2 – L’Homme ne peut pas se passer de croyances

-    Platon, avec le mythe de la caverne, donnait une représentation non pas de la religion, mais plutôt du manque de connaissances donnant lieu à des croyances. Or, en termes de spiritualité, il est pour l’instant tout à fait impossible de tout expliquer par la connaissance scientifique, et cela sera peut-être toujours le cas. L’Histoire montre que l’Homme, malgré le progrès de la logique, a besoin de croire : la science elle-même a fait l’objet de dérives (le scientisme), et des sphères pourtant destinées à la logique se retrouvent envahies par les croyances et l’irrationnel ( la politique). Les religions n’ont pas disparu parce que l’Homme a un besoin de croyance évident, afin de ne pas désenchanter entièrement le monde. La religion peut ainsi posséder un rôle régulateur sur l’être humain, lui permettant d’assouvir son besoin de croyance.

-    L’Homme pourrait se passer de croyances, mais n’est pas assez mûr pour cela. Nietzsche affirme que « Dieu est mort » ; le philosophe s’imagine également un surhomme, capable de s’affirmer entièrement et de se libérer des carcans de la croyance. Or ce surhomme, par définition, ne saurait être un homme, celui-ci étant en permanence restreint par ses aspirations religieuses et morales.

3 – Science et religion devront toujours cohabiter.

-    Cette dernière vision, assez dépréciative de la religion, pourrait être remplacée par la simple idée rappelant que tout ne peut pas être expliqué par la logique, et que la science n’est pas le seul savoir à disposition de l’humanité. Au-delà des croyances, la foi reste une réelle expérience, certes mystique, mais que l'on se doit de considérer. Cette expérience ne sera jamais remplacée par le progrès scientifique, qui lui se trouve limité par des normes, qui sont celles de la raison.

-    Il s’agit simplement de deux savoirs différents. Bien que de nombreux philosophes aient tenté de percer au grand jour cette question de l’existence de Dieu, il semble bien qu’aucune réponse logique ne puisse être donnée de façon satisfaisante. Malgré les efforts de Kant, Spinoza ou Descartes, peut-être est-il plus sage, comme Wittgenstein, de séparer clairement les deux. Toutefois, ces philosophes montrent bien que l’on peut faire cohabiter en l’Homme science et religion, logique et foi. Le véritable progrès est certainement dans cette tolérance mutuelle.
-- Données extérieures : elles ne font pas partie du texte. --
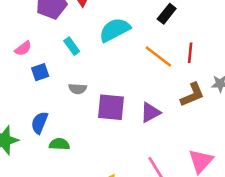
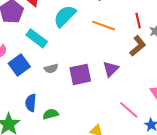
cyan rectangle: (72, 46) -> (37, 38), size x1.5
red line: (190, 53) -> (138, 21), moved
blue square: (40, 72) -> (19, 65), size x1.5

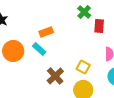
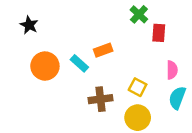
orange rectangle: (46, 32) -> (103, 50), moved
brown cross: (55, 76) -> (101, 99), turned 36

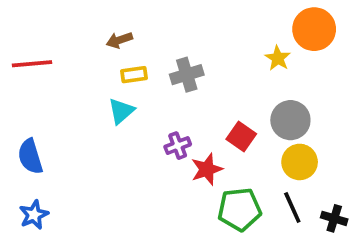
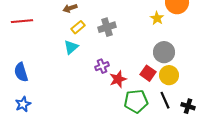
yellow rectangle: (134, 75) -> (78, 27), turned -32
red square: (241, 136) -> (148, 73), moved

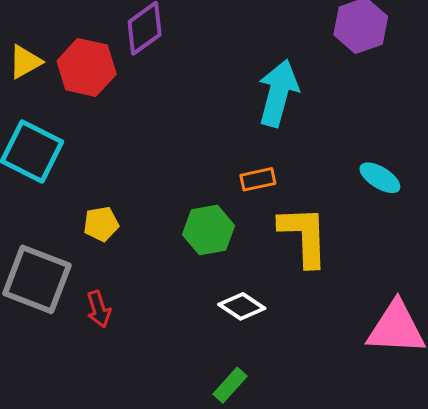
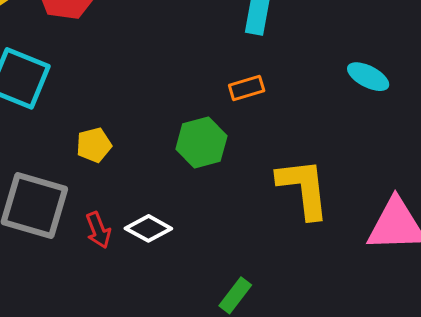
yellow L-shape: (304, 236) -> (303, 188), moved
white diamond: (242, 306) -> (148, 228), moved

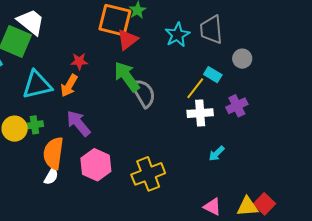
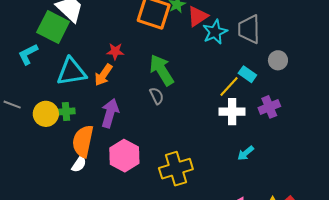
red triangle: (127, 40) -> (198, 16), moved
gray semicircle: (143, 93) -> (157, 96), moved, size x0.6
purple arrow: (78, 123) -> (110, 113), turned 52

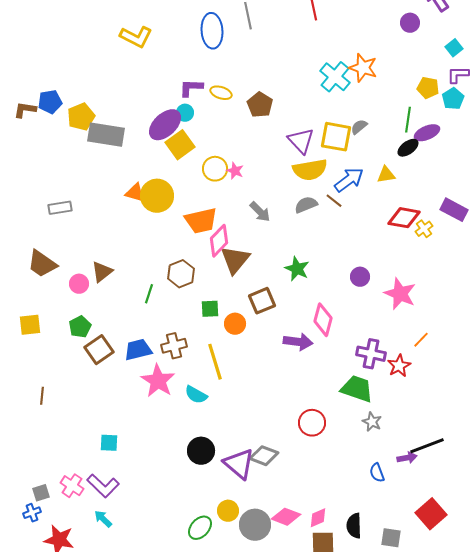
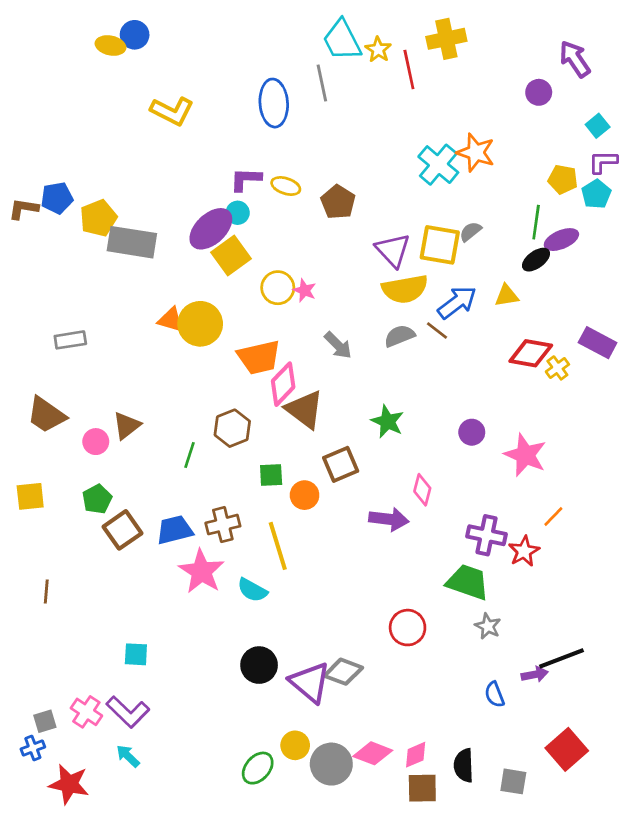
brown triangle: (235, 260) -> (305, 409), turned -32
pink diamond: (323, 320) -> (422, 490), size x0.7

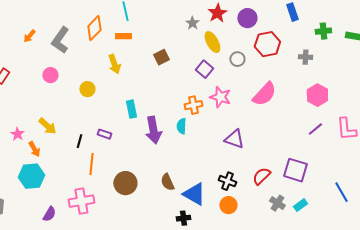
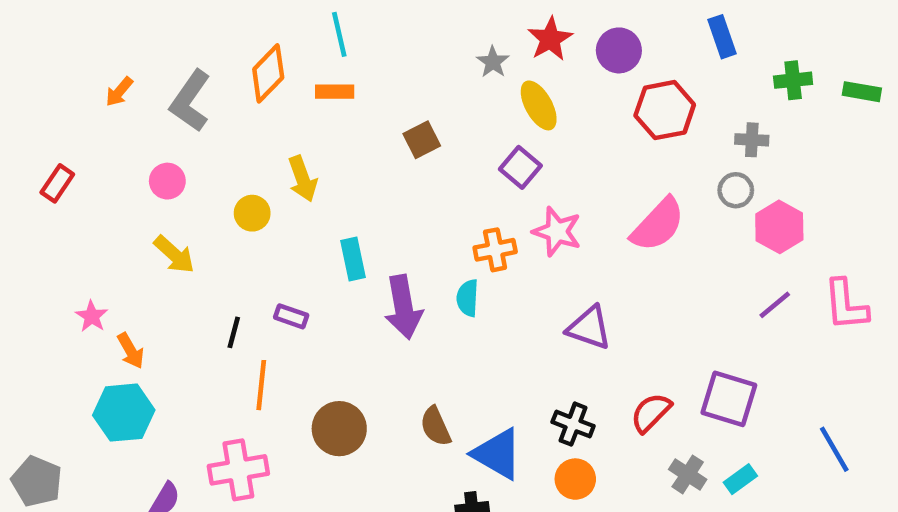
gray circle: (237, 59) -> (736, 190), moved
yellow arrow: (114, 64) -> (303, 179), moved
yellow arrow: (47, 126) -> (174, 254), moved

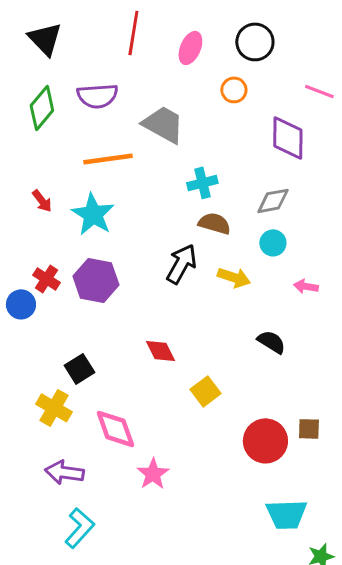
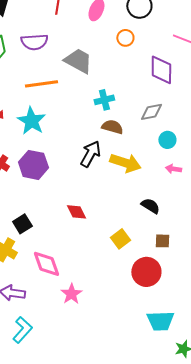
cyan circle: (273, 243) -> (167, 140), moved
yellow arrow: (234, 277) -> (125, 163), size x1.4
yellow square: (205, 391) -> (120, 239), moved
brown square: (309, 429) -> (162, 241), moved

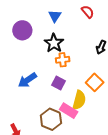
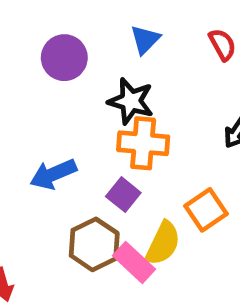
black star: (54, 43) -> (131, 101), turned -30
orange cross: (63, 60) -> (143, 143), size x1.5
brown hexagon: (51, 119) -> (94, 244), moved

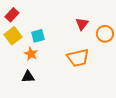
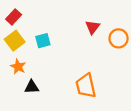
orange star: (31, 54) -> (18, 67), moved
orange trapezoid: (78, 58) -> (86, 86), moved, turned 90

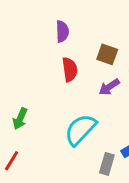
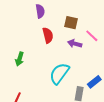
purple arrow: (109, 87) -> (75, 44), turned 56
green arrow: (20, 119) -> (20, 59), moved

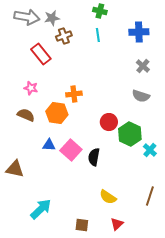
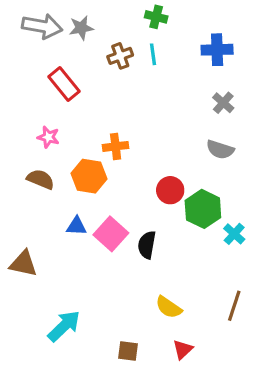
brown cross: (64, 36) -> (120, 56), moved

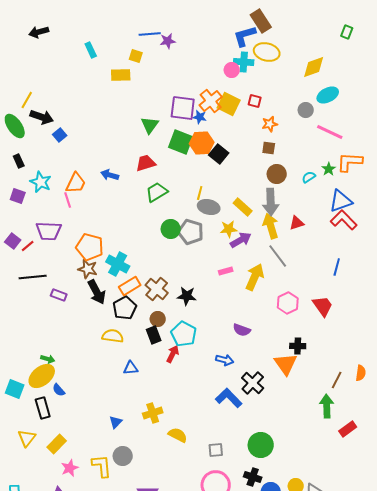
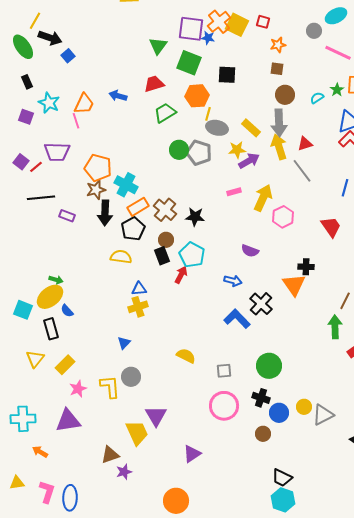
orange hexagon: (202, 143) -> (197, 96), moved
black square: (219, 154) -> (227, 75), turned -36
gray line: (278, 256) -> (302, 171), moved
brown star: (88, 269) -> (96, 190), turned -30
black arrow: (97, 292) -> (105, 213), turned 30
pink hexagon: (288, 303) -> (283, 217), moved
yellow cross: (153, 413) -> (138, 307), moved

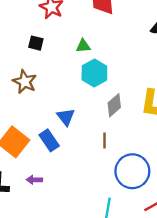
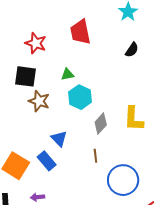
black square: (36, 43) -> (26, 76), size x1.6
brown star: (25, 82) -> (39, 101), moved

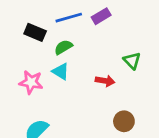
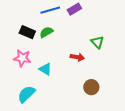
black rectangle: (35, 32) -> (27, 32), moved
cyan triangle: (61, 71) -> (45, 69), moved

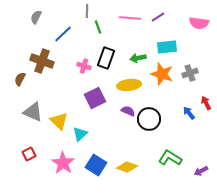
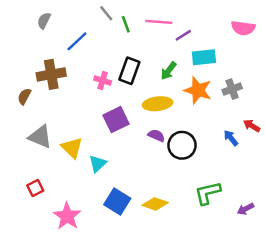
gray line: (87, 11) -> (106, 13), turned -40
purple line: (158, 17) -> (183, 35), moved
green line: (98, 27) -> (126, 24), moved
green arrow: (138, 58) -> (169, 71), turned -42
brown cross: (42, 61) -> (51, 74), turned -30
red arrow: (206, 103) -> (252, 126), turned -32
green L-shape: (170, 158) -> (208, 193), turned -45
pink star: (63, 163) -> (67, 216), moved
Bien que la religion ait été mise à mal par le progrès scientifique et l’avancée de la connaissance scientifique, notamment sur la question de la création de la Terre et de l’origine des espèces, ou encore du fonctionnement de l’Univers, toutes les questions métaphysiques ne sauraient être expliquées par la logique, du moins pour l’instant. En cela, la religion reste, malgré tout, une autre source de savoir, fondée non pas sur la démonstration mais sur la foi. Cependant, croire que tous les phénomènes pourront un jour être expliqués par la science relève, là aussi, de la croyance. Le progrès scientifique a permis à l’Homme de connaître le monde environnant de manière très précise, et la science progresse chaque jour de manière stupéfiante dans chaque domaine. Toutefois, les religions ont encore de beaux jours devant elles, pour le meilleur comme pour le pire ; et le problème résidera toujours dans le non-respect des frontières entre sphère de la logique et sphère de la croyance.